In the Dallas market, the office industry tends to take the spotlight, with corporate relocations a common occurrence. For instance, the brokerage firm Charles Schwab announced in August 2016 that it will develop a new campus in North Dallas´s financial cluster. Also noteworthy is that industrial real estate assets are on pace to set new records in 2017. It is well known that the primary demand driver for industrial space is the consumer, and with the growth of e-commerce and the Metroplex’s central location, the Dallas market expects to see rapid growth for industrial real estate.
On a more macro level, the Dallas economy continued to grow well above the state average in 2016, and unemployment continues to remain low. As a result, it is expected that the residents of the Metroplex will drive growth in service-related industries. In 2016, Amazon leased just over 2.4 million square feet of industrial real estate in 3 distinct locations (two of them of over 1 million square feet each) in Dallas to open new fulfillment centers. U.S. imports, which are an additional driver of demand for warehouse space, are expected to rise despite the political environment due to domestic demand and inexpensive import prices.
Dallas has seen dynamic demographic changes during the last decade, as its strong economic performance has attracted large companies that have generated thousands of new jobs in the financial and service sectors. Downtown and Uptown Dallas have seen vibrant communities spring up that are populated by young professionals, while North Dallas is characterized by affluent communities that demand large amounts of goods and services.
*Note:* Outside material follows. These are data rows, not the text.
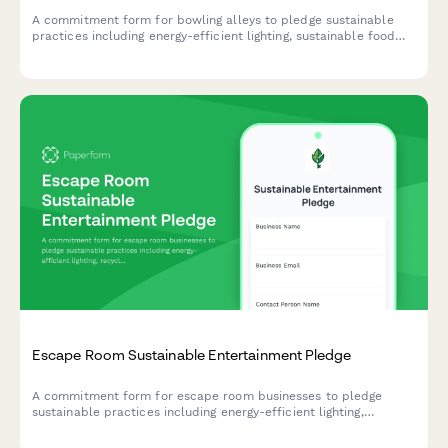
A commitment form for bowling alleys to pledge sustainable
practices including energy-efficient lighting, sustainable food
service, and comprehensive waste reduction programs.
Escape Room Sustainable Entertainment Pledge
A commitment form for escape room businesses to pledge
sustainable practices including energy-efficient lighting,
recycled props, and paperless operations.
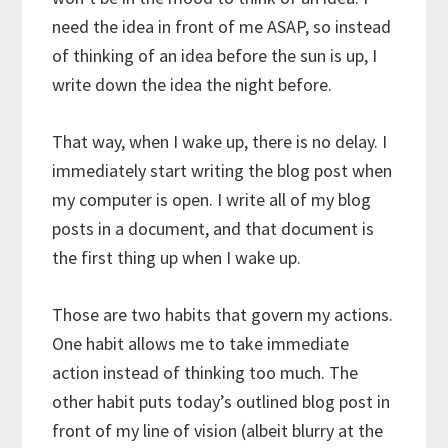
need the idea in front of me ASAP, so instead
of thinking of an idea before the sun is up, I
write down the idea the night before.
That way, when I wake up, there is no delay. I
immediately start writing the blog post when
my computer is open. I write all of my blog
posts in a document, and that document is
the first thing up when I wake up.
Those are two habits that govern my actions.
One habit allows me to take immediate
action instead of thinking too much. The
other habit puts today’s outlined blog post in
front of my line of vision (albeit blurry at the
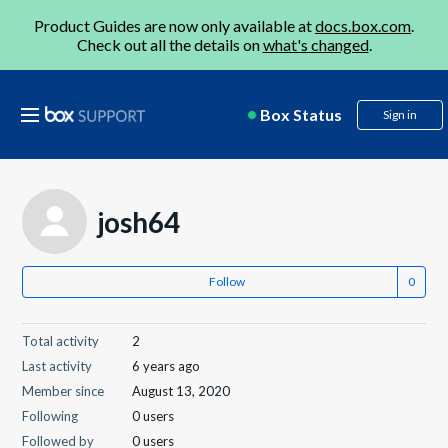
Product Guides are now only available at
docs.box.com
.
Check out all the details on
what's changed
.
Box Status
Sign in
josh64
Follow
Total activity
2
Last activity
6 years ago
Member since
August 13, 2020
Following
0 users
Followed by
0 users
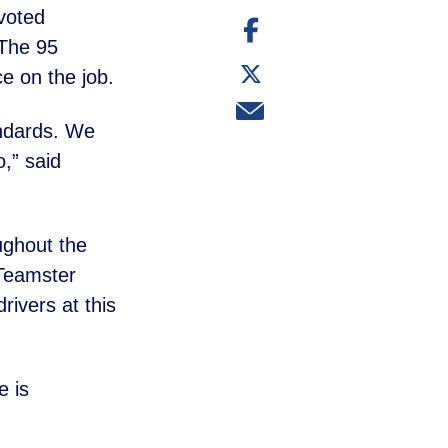
voted
Share
on
 The 95
Facebook
Share
ce on the job.
on
Twitter
Share
via
tandards. We
email
o,” said
ughout the
 Teamster
ivers at this
e is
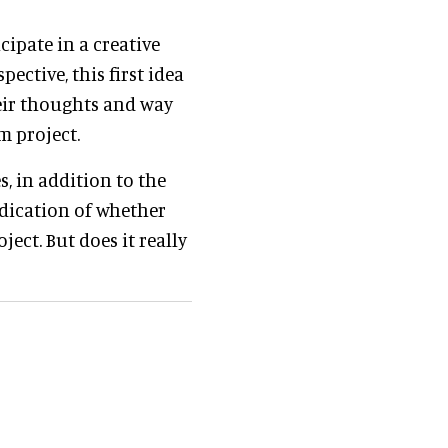
cipate in a creative
ective, this first idea
eir thoughts and way
m project.
, in addition to the
ndication of whether
ject. But does it really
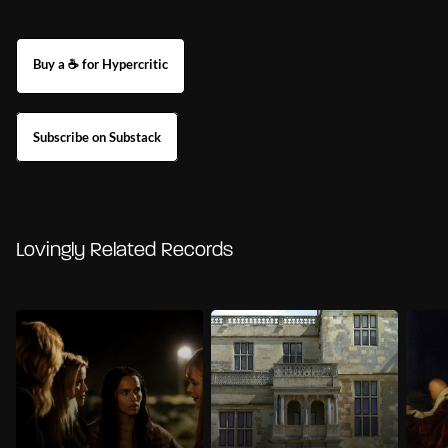
Buy a ☕ for Hypercritic
Subscribe on Substack
Lovingly Related Records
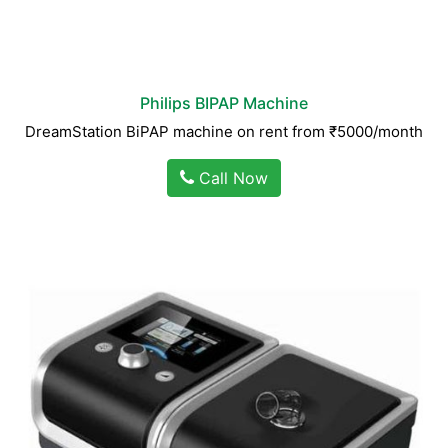
Philips BIPAP Machine
DreamStation BiPAP machine on rent from ₹5000/month
Call Now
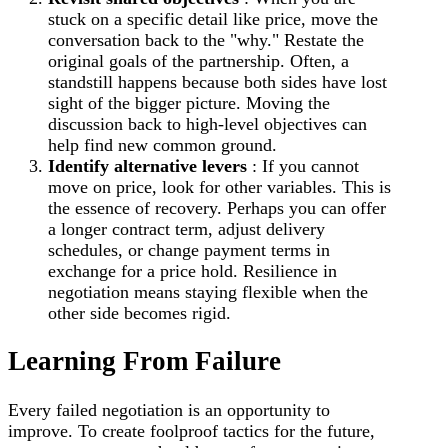
stuck on a specific detail like price, move the
conversation back to the "why." Restate the
original goals of the partnership. Often, a
standstill happens because both sides have lost
sight of the bigger picture. Moving the
discussion back to high-level objectives can
help find new common ground.
Identify alternative levers
: If you cannot
move on price, look for other variables. This is
the essence of recovery. Perhaps you can offer
a longer contract term, adjust delivery
schedules, or change payment terms in
exchange for a price hold. Resilience in
negotiation means staying flexible when the
other side becomes rigid.
Learning From Failure
Every failed negotiation is an opportunity to
improve. To create foolproof tactics for the future,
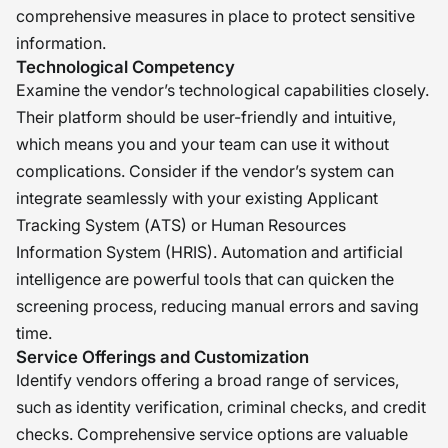
comprehensive measures in place to protect sensitive
information.
Technological Competency
Examine the vendor’s technological capabilities closely.
Their platform should be user-friendly and intuitive,
which means you and your team can use it without
complications. Consider if the vendor’s system can
integrate seamlessly with your existing Applicant
Tracking System (ATS) or Human Resources
Information System (HRIS). Automation and artificial
intelligence are powerful tools that can quicken the
screening process, reducing manual errors and saving
time.
Service Offerings and Customization
Identify vendors offering a broad range of services,
such as identity verification, criminal checks, and credit
checks. Comprehensive service options are valuable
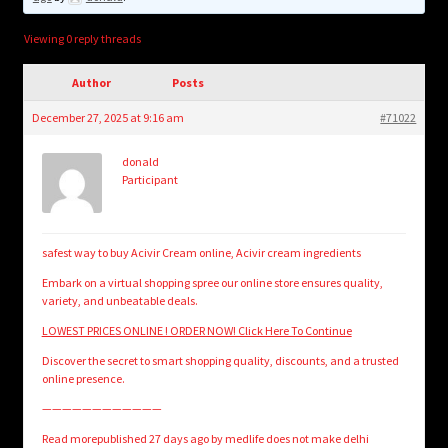
child
menu
Login/Create Account
Viewing 0 reply threads
Author
Posts
December 27, 2025 at 9:16 am
#71022
donald
Participant
safest way to buy Acivir Cream online, Acivir cream ingredients
Embark on a virtual shopping spree our online store ensures quality,
variety, and unbeatable deals.
LOWEST PRICES ONLINE ! ORDER NOW! Click Here To Continue
Discover the secret to smart shopping quality, discounts, and a trusted
online presence.
————————————
Read morepublished 27 days ago by medlife does not make delhi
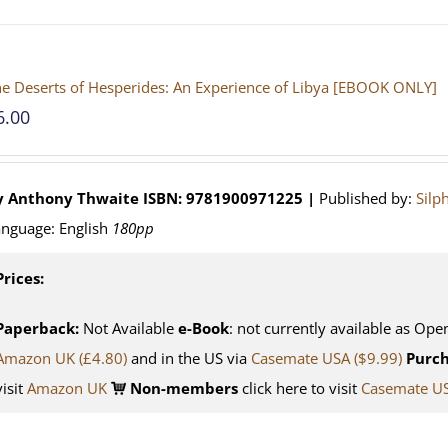
e Deserts of Hesperides: An Experience of Libya [EBOOK ONLY]
6.00
y Anthony Thwaite
ISBN: 9781900971225 |
Published by:
Silp
nguage: English
180pp
Prices:
Paperback:
Not Available
e-Book
: not currently available as Ope
Amazon UK (£4.80)
and in the US via
Casemate USA ($9.99)
Purch
visit
Amazon UK
Non-members
click here to visit
Casemate U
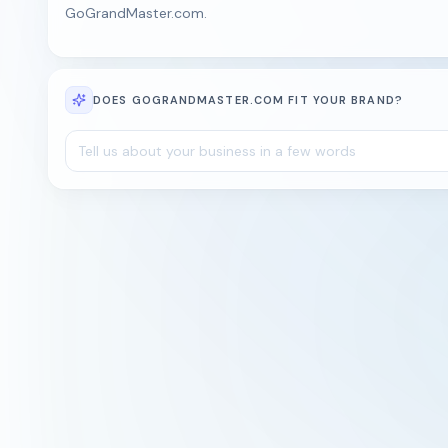
GoGrandMaster.com.
DOES GOGRANDMASTER.COM FIT YOUR BRAND?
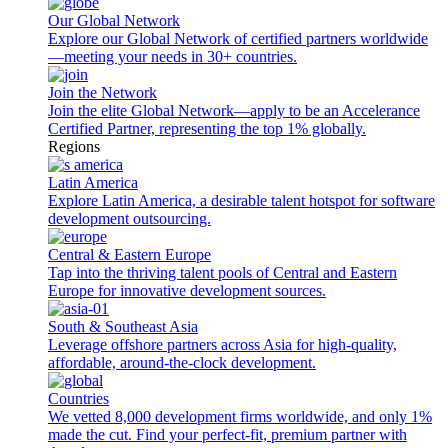
Our Global Network
Explore our Global Network of certified partners worldwide
—meeting your needs in 30+ countries.
Join the Network
Join the elite Global Network—apply to be an Accelerance
Certified Partner, representing the top 1% globally.
Regions
Latin America
Explore Latin America, a desirable talent hotspot for software
development outsourcing.
Central & Eastern Europe
Tap into the thriving talent pools of Central and Eastern
Europe for innovative development sources.
South & Southeast Asia
Leverage offshore partners across Asia for high-quality,
affordable, around-the-clock development.
Countries
We vetted 8,000 development firms worldwide, and only 1%
made the cut. Find your perfect-fit, premium partner with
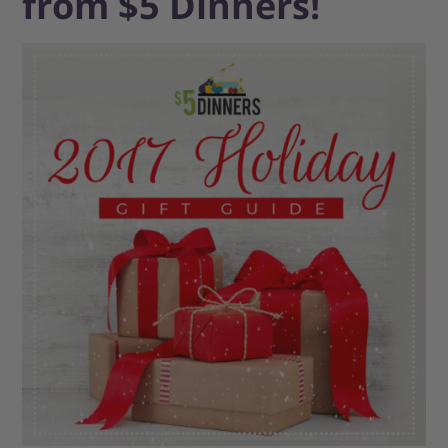
from $5 Dinners!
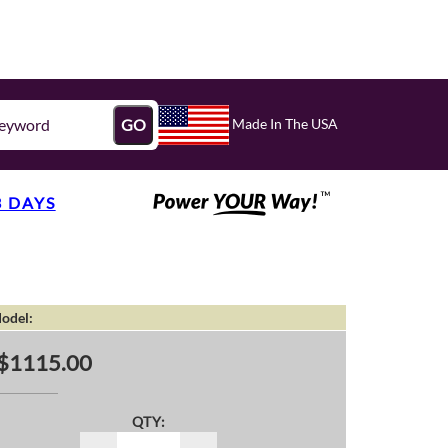
Made In The USA
GO
3 DAYS
odel:
$1115.00
QTY:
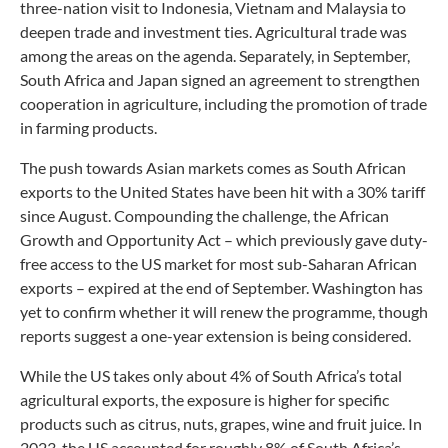
three-nation visit to Indonesia, Vietnam and Malaysia to
deepen trade and investment ties. Agricultural trade was
among the areas on the agenda. Separately, in September,
South Africa and Japan signed an agreement to strengthen
cooperation in agriculture, including the promotion of trade
in farming products.
The push towards Asian markets comes as South African
exports to the United States have been hit with a 30% tariff
since August. Compounding the challenge, the African
Growth and Opportunity Act – which previously gave duty-
free access to the US market for most sub-Saharan African
exports – expired at the end of September. Washington has
yet to confirm whether it will renew the programme, though
reports suggest a one-year extension is being considered.
While the US takes only about 4% of South Africa’s total
agricultural exports, the exposure is higher for specific
products such as citrus, nuts, grapes, wine and fruit juice. In
2023, the US accounted for roughly 8% of South Africa’s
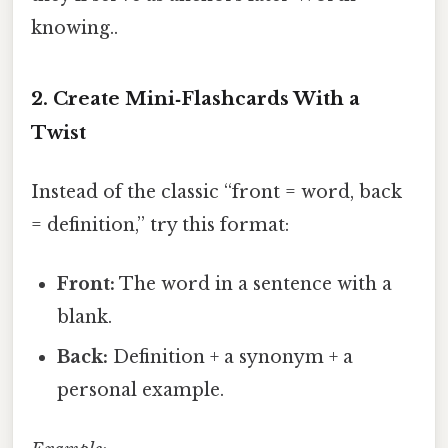
knowing..
2. Create Mini‑Flashcards With a
Twist
Instead of the classic “front = word, back
= definition,” try this format:
Front:
The word in a sentence with a
blank.
Back:
Definition + a synonym + a
personal example.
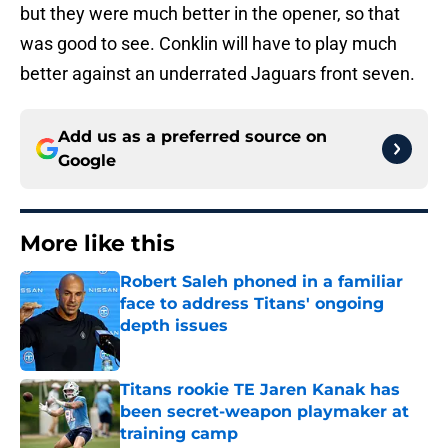
but they were much better in the opener, so that
was good to see. Conklin will have to play much
better against an underrated Jaguars front seven.
Add us as a preferred source on
Google
More like this
Robert Saleh phoned in a familiar
face to address Titans' ongoing
depth issues
Published by on Invalid Date
Titans rookie TE Jaren Kanak has
been secret-weapon playmaker at
training camp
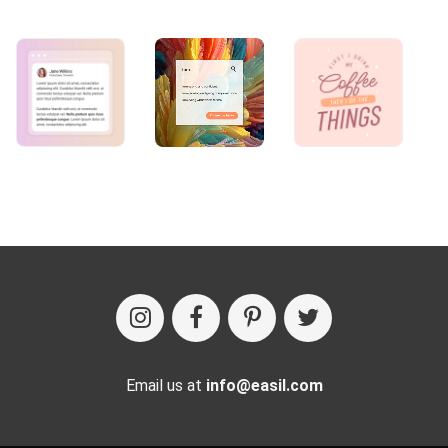
Email us at
info@easil.com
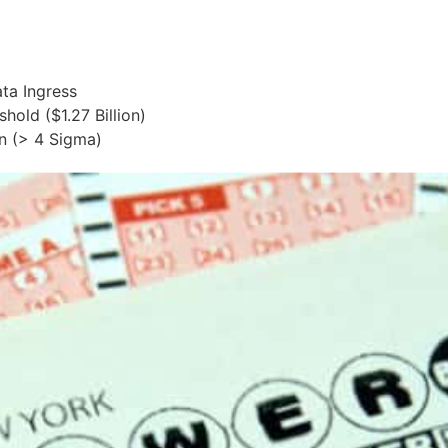
ta Ingress
hold ($1.27 Billion)
n (> 4 Sigma)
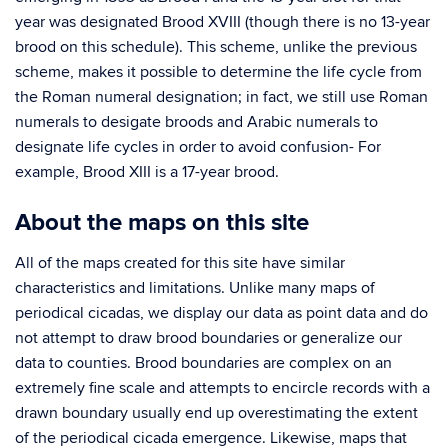
year was designated Brood XVIII (though there is no 13-year
brood on this schedule). This scheme, unlike the previous
scheme, makes it possible to determine the life cycle from
the Roman numeral designation; in fact, we still use Roman
numerals to desigate broods and Arabic numerals to
designate life cycles in order to avoid confusion- For
example, Brood XIII is a 17-year brood.
About the maps on this site
All of the maps created for this site have similar
characteristics and limitations. Unlike many maps of
periodical cicadas, we display our data as point data and do
not attempt to draw brood boundaries or generalize our
data to counties. Brood boundaries are complex on an
extremely fine scale and attempts to encircle records with a
drawn boundary usually end up overestimating the extent
of the periodical cicada emergence. Likewise, maps that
Revitalization projects in South and West Dallas, which have predominately Hispanic and African American communities, have now set the stage for a more broad, renewed interest in the redevelopment of communities and commercial real estate assets in the Metroplex. One example of this redevelopment, which Baker students will be touring during their trip, is Trinity Groves, located West of downtown across the Santiago Calatrava-designed Margaret Hunt Hill Bridge. The south, in contrast, is growing hub for industrial development. The distinct sites and projects that Cornell University´s Real Estate students will visit during this trip will result in an enriching learning experience.